編集部: 熱中症はどのような原因で発症しますか? 志賀先生: 熱中症は、熱吸収の増加(気温が高い、外での運動・作業、エアコンのない屋内で過ごす)と熱放出の低下(湿度が高くて汗が蒸発しにくい、病気や薬で汗が出にくい、服装が熱のこもる厚着でぴったりした物や、換気の悪い物など)がいくらか組み合わさることで引き起こされます。 編集部: 夜間、屋内にいても熱中症対策は必要ですか? 志賀先生: もちろん必要です。実は熱中症は屋内での発症が半数近くなっています。特に、湿度や気温が高い場合には、汗を出したり蒸発したりするのが難しくなるため、注意が必要です。 編集部: 曇りの日や雨の日でも熱中症のリスクはありますか? 志賀先生: あります。曇りや雨の日は湿度が高くなりますので、注意が必要です。太陽が出ているか出ていないかだけではなく、気温や湿度が高ければ、体の中に熱がこもってしまいます。そこで、どんどん体に熱がこもってしまって調子が悪くなっていきます。汗が出にくい場合でも少しずつ出ていくので、徐々に脱水になり、ますます体や臓器の調子が悪くなるサイクルが進んでいきます。
熱中症を予防するための方法とは?
編集部: 熱中症の初期症状が見られた場合に取るべき行動を教えてください。 志賀先生: まずは、日陰やクーラーのあるところに移動しましょう。水分を取れるなら、経口補水液やスポーツドリンクを飲んでください。話せない、歩けない、水分が取れない場合は、回復体位をとって救急車を呼ぶ必要があると考えましょう。体温が非常に高い場合には、水風呂に何人かで入れる、屋外のスポーツイベントには、簡易式プールを用意することを推奨します。
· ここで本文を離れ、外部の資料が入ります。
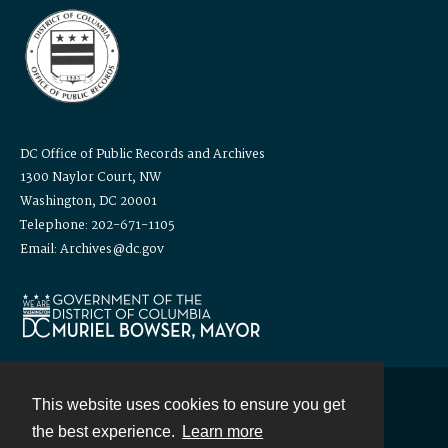
DC Office of Public Records and Archives
1300 Naylor Court, NW
Washington, DC 20001
Telephone: 202-671-1105
Email: Archives@dc.gov
This website uses cookies to ensure you get
Contact
the best experience.
Learn more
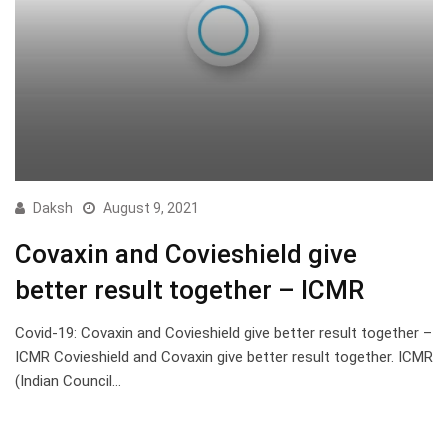
Daksh
August 9, 2021
Covaxin and Covieshield give
better result together – ICMR
Covid-19: Covaxin and Covieshield give better result together –
ICMR Covieshield and Covaxin give better result together. ICMR
(Indian Council…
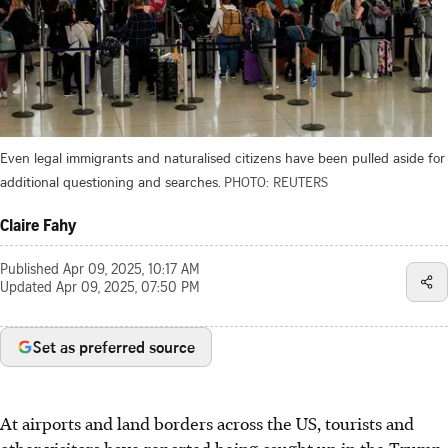
Even legal immigrants and naturalised citizens have been pulled aside for
additional questioning and searches.
PHOTO: REUTERS
Claire Fahy
Published
Apr 09, 2025, 10:17 AM
Updated
Apr 09, 2025, 07:50 PM
Set as preferred source
At airports and land borders across the US, tourists and
other visitors have reported being caught up in the Trump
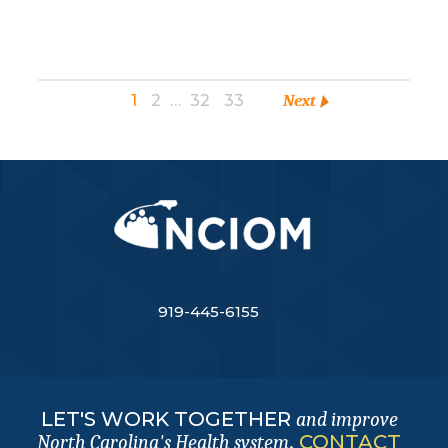
1
2
…
32
33
Next
919-445-6155
LET'S WORK TOGETHER
and improve
.
CONTACT
North Carolina's Health system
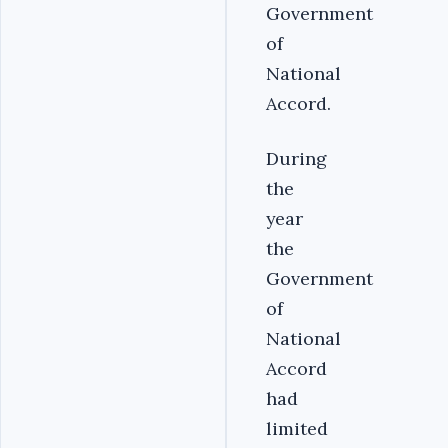
Government
of
National
Accord.
During
the
year
the
Government
of
National
Accord
had
limited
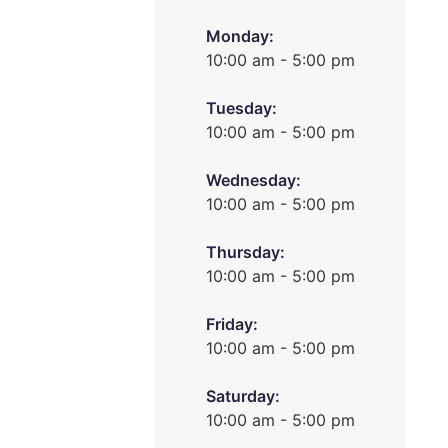
Monday:
10:00 am - 5:00 pm
Tuesday:
10:00 am - 5:00 pm
Wednesday:
10:00 am - 5:00 pm
Thursday:
10:00 am - 5:00 pm
Friday:
10:00 am - 5:00 pm
Saturday:
10:00 am - 5:00 pm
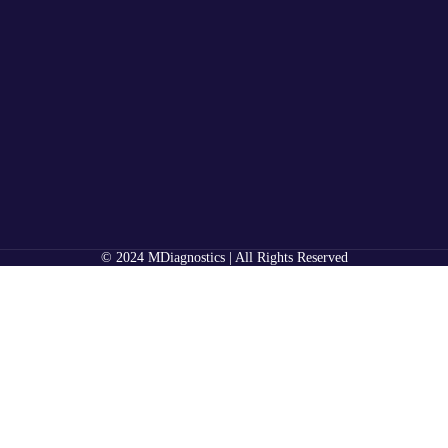
© 2024 MDiagnostics | All Rights Reserved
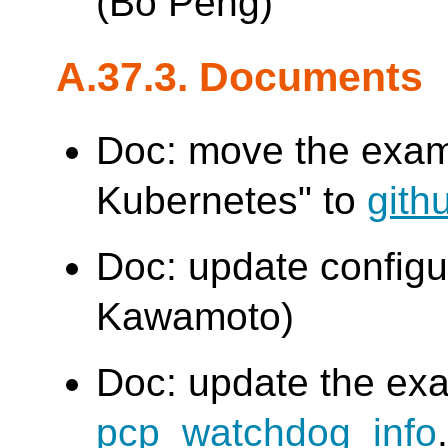
(Bo Peng)
A.37.3. Documents
Doc: move the examp
Kubernetes" to
gith
Doc: update config
Kawamoto)
Doc: update the exa
pcp_watchdog_info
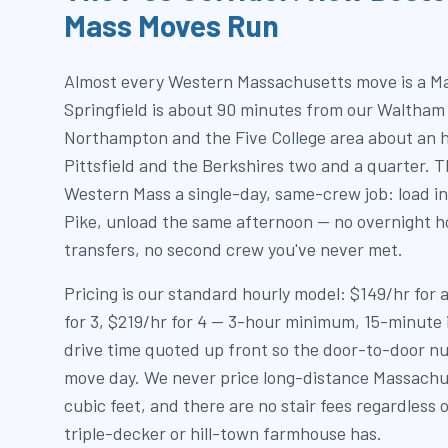
Mass Moves Run
Almost every Western Massachusetts move is a M
Springfield is about 90 minutes from our Waltham
Northampton and the Five College area about an h
Pittsfield and the Berkshires two and a quarter. T
Western Mass a single-day, same-crew job: load in
Pike, unload the same afternoon — no overnight ho
transfers, no second crew you've never met.
Pricing is our standard hourly model: $149/hr for
for 3, $219/hr for 4 — 3-hour minimum, 15-minute
drive time quoted up front so the door-to-door nu
move day. We never price long-distance Massachu
cubic feet, and there are no stair fees regardless 
triple-decker or hill-town farmhouse has.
そのような設備が無ければタープ法(ビニールシートの真ん中に人を乗せて左右から持ち、人のところに水と氷がたまるようにしてシートを動かして冷却する方法)を用いて体を冷やすことが推奨されます。 編集部: 熱中症になりやすい人の特徴はありますか? 志賀先生: 子どもや高齢者、持病がある、肥満体型、普段運動しない、お酒やカフェインを摂る、水分や塩分を摂らない、疲れている、睡眠不足、二日酔い、朝食を摂らない方など、これらの特徴に当てはまる人は健康な人に比べて熱中症になりやすいと言えます。 編集部: 自分自身でできる熱中症予防にはどのような方法がありますか? 志賀先生: 暑熱馴化(しょねつじゅんか)といい、暑い環境に体を慣れさせておくことで、熱中症の予防につながります。シーズン始めは1日30分程度の屋外活動から始めることがおすすめです。その後1日あたり30分~1時間程度活動時間を伸ばしていきましょう。暑い日は屋外での活動や作業を控える事も熱中症を防ぐ方法の1つです。どうしても活動する場合は、2人1組で15~20分に一度水分(経口補水液やスポーツドリンク)を補給しましょう。また、屋内ではクーラーをつける、家族は高齢者を定期的に訪問や電話で確認する、自動車に子どもや高齢者を置き去りにしない事も大変重要です。